For more than 20 years, the Ladysmith Maritime Society has played host to an Island-wide recovery program which has slowly helped bring the Western Purple Martin back from the brink of extinction on a wing and a prayer.
On July 24, the bird’s the word as the society hosts an open house on the Purple Martin. People can learn more about the recovery program, see the birds in action and take part in a banding session.
“It’s a good news story because so many people over the years have gotten together to champion the restoration of this bird and now they can stand back,” said Charlene Lee, project co-ordinator for the BC Purple Martin Recovery Program.
“We really don’t want to lose anymore species. We’re losing enough as it is with logging and climate change.”
The program began after a provincial government survey completed in the mid-1980s revealed there were only five to 10 breeding pairs of the avian in the Strait of Georgia, which is the only location they are found in B.C.
Cue a group of dedicated naturalists and citizens who began to build and install artificial nest boxes designed to keep out the Martins’ competition — the European Starling. The boxes were first placed in the Victoria and Cowichan areas where the bird was sighted, but spread across the Island and Lower Mainland in the years following.
Last year, there were a grand total of around 600 breeding pairs in 51 active colonies in B.C.
There are currently 45 active nests at the Ladysmith marina, and there are still first-year birds that are only just starting to nest and lay eggs, Lee said. Ladysmith Harbour has about 80 nest boxes and has seen as many as up to 70 nests in one season.
“It’s become one of the most successful colonies in the province,” said local avian author and enthusiast Bruce Whittington.
“Ladysmith’s an ideal place, and they’ve shown us that they really like to nest over or beside the water.”
“They’re a neat bird… they make a pretty sound when you hear them, and most people seem be quite happy to have them around.”
The Western Purple Martin is the largest swallow in North America and should not be confused with the Eastern Purple Martin, which lives east of the Rockies.
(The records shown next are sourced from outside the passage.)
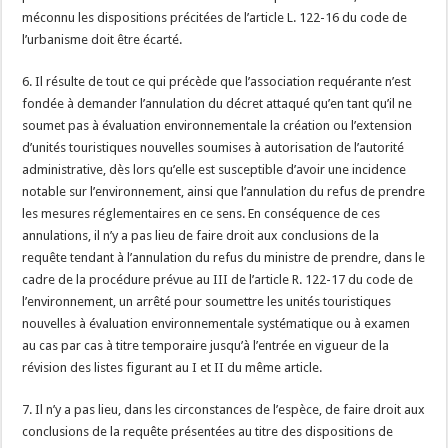
méconnu les dispositions précitées de l’article L. 122-16 du code de
l’urbanisme doit être écarté.
6. Il résulte de tout ce qui précède que l’association requérante n’est
fondée à demander l’annulation du décret attaqué qu’en tant qu’il ne
soumet pas à évaluation environnementale la création ou l’extension
d’unités touristiques nouvelles soumises à autorisation de l’autorité
administrative, dès lors qu’elle est susceptible d’avoir une incidence
notable sur l’environnement, ainsi que l’annulation du refus de prendre
les mesures réglementaires en ce sens. En conséquence de ces
annulations, il n’y a pas lieu de faire droit aux conclusions de la
requête tendant à l’annulation du refus du ministre de prendre, dans le
cadre de la procédure prévue au III de l’article R. 122-17 du code de
l’environnement, un arrêté pour soumettre les unités touristiques
nouvelles à évaluation environnementale systématique ou à examen
au cas par cas à titre temporaire jusqu’à l’entrée en vigueur de la
révision des listes figurant au I et II du même article.
7. Il n’y a pas lieu, dans les circonstances de l’espèce, de faire droit aux
conclusions de la requête présentées au titre des dispositions de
“They’re different genetically, they’ve been separated from the Eastern Purple Martin for over 200,000 years, but if you had them in your hand, you might not be able to tell the difference,” Lee said.
The most distinctive is the adult male, who has a dark blue/black which appears purple in some lights. The female has more brown wings and back with a little bit of blue/black along her back and the top of her head, Lee said.
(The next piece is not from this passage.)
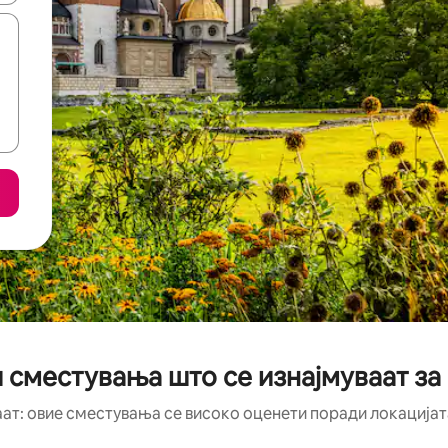
 сместувања што се изнајмуваат за
аат: овие сместувања се високо оценети поради локацијата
They feed on large bugs such as moths, beetles and dragonflies. The average Purple Martin lives three to five years, however, thanks to the process of leg banding, researchers are able to track interesting information on the birds.
For example, birds that are born in the Ladysmith Harbour have shown up as adults as far away as Campbell River. The oldest Purple Martins on record lived to 11.
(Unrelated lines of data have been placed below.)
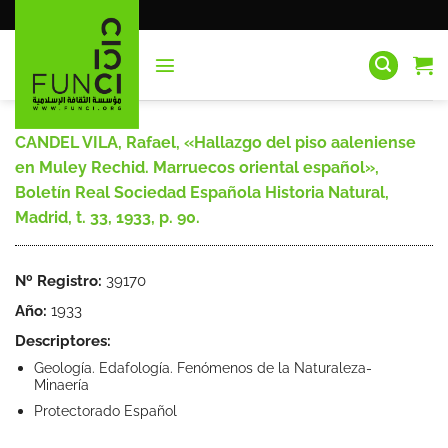
Saltar
al
contenido
CANDEL VILA, Rafael, «Hallazgo del piso aaleniense
en Muley Rechid. Marruecos oriental español»,
Boletín Real Sociedad Española Historia Natural,
Madrid, t. 33, 1933, p. 90.
Nº Registro:
39170
Año:
1933
Descriptores:
Geología. Edafología. Fenómenos de la Naturaleza-
Minaería
Protectorado Español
They also migrate 10,000 km each way to South America every year for the winter.
Historically, Purple Martins nested in woodpecker holes in trees near fresh water.
Whittington said the rebound of the Purple Martin is a prime example of people responding to conservation initiatives in a positive way.
“Everything we humans do as a species has an impact on every other species and most of the time, it means they get the short end of the stick.”
He said now that the population numbers are back at a healthy level, he would like to see conservationists work on reducing the birds’ dependence on the artificial boxes and restore them back to a more natural habitat.
The Purple Martin Open House takes place at the Ladysmith Maritime Society on July 24 from 1-4 p.m., with the banding session taking place between 2 and 3 p.m. Light refreshments will be available, including a specialty Purple Martin (blueberry) milkshake.